BACKGROUND: Streptococcus salivarius K12 is an oral probiotic strain releasing two lantibiotics (salivaricin A2 and salivaricin B) that antagonize the growth of S. pyogenes, the most important bacterial cause of pharyngeal infections in humans also affected by episodes of acute otitis media. S. salivarius K12 successfully colonizes the oral cavity, and is endowed with an excellent safety profile. We tested its preventive role in reducing the incidence of both streptococcal and viral pharyngitis and/or tonsillitis in children. MATERIALS AND METHODS: We enrolled 61 children with a diagnosis of recurrent oral streptococcal disorders. Thirty-one of them were enrolled to be treated daily for 90 days with a slow-release tablet for oral use, containing no less than 1 billion colony-forming units/tablet of S. salivarius K12 (Bactoblis®), and the remaining 30 served as the untreated control group. During treatment, they were all examined for streptococcal infection. Twenty children (ten per group) were also assessed in terms of viral infection. Secondary end points in both groups were the number of days under antibiotic and antipyretic therapy and the number of days off school (children) and off work (parents). RESULTS: The 30 children who completed the 90-day trial with Bactoblis® showed a significant reduction in their episodes of streptococcal pharyngeal infection (>90%), as calculated by comparing the infection rates of the previous year. No difference was observed in the control group. The treated group showed a significant decrease in the incidence (80%) of oral viral infections.

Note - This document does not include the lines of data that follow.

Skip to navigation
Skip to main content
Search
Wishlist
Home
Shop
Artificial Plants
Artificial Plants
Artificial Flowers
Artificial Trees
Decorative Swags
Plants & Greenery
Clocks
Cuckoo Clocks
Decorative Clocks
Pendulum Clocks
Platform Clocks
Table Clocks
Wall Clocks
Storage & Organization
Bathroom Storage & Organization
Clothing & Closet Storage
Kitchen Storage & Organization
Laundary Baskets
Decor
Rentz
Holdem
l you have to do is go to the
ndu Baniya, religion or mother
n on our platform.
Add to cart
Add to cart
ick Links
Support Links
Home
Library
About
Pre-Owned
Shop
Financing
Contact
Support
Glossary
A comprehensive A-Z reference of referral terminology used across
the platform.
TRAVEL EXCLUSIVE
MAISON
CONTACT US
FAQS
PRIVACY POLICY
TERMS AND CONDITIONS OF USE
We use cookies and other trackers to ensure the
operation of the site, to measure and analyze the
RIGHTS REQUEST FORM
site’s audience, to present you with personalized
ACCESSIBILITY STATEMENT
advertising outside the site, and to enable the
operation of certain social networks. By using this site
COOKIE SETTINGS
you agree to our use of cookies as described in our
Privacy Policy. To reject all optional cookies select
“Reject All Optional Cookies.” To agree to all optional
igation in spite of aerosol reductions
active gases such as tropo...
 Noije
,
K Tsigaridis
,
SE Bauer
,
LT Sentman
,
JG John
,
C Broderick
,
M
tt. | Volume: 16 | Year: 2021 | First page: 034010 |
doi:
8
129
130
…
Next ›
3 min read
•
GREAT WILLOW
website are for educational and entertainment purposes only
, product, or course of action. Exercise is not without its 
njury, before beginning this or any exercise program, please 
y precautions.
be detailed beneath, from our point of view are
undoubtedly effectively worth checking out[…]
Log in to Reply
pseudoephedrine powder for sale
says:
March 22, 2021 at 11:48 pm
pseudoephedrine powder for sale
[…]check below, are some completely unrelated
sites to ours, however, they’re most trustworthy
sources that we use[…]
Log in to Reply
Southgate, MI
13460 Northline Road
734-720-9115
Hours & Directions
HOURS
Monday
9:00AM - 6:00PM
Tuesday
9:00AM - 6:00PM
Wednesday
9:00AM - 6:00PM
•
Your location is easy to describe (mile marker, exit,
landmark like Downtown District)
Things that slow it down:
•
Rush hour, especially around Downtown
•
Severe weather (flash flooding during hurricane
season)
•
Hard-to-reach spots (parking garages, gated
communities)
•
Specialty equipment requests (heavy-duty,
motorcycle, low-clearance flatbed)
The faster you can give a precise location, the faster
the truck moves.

Again, there was no difference in the control group. With regard to secondary end points, the number of days under antibiotic treatment of the treated and control groups were 30 and 900 respectively, days under antipyretic treatment 16 and 228, days of absence from school 16 and 228, and days of absence from work 16 and 228. The product was well tolerated by the subjects, with no side effects, and only one individual reported bad product palatability and dropped out. CONCLUSION: Prophylactic administration of S. salivarius K12 to children with a history of recurrent oral streptococcal disease resulted in a considerable reduction of episodes of both streptococcal and viral infections and reduced the number of days under antibiotic and/or antipyretic therapy and days of absence from school or work.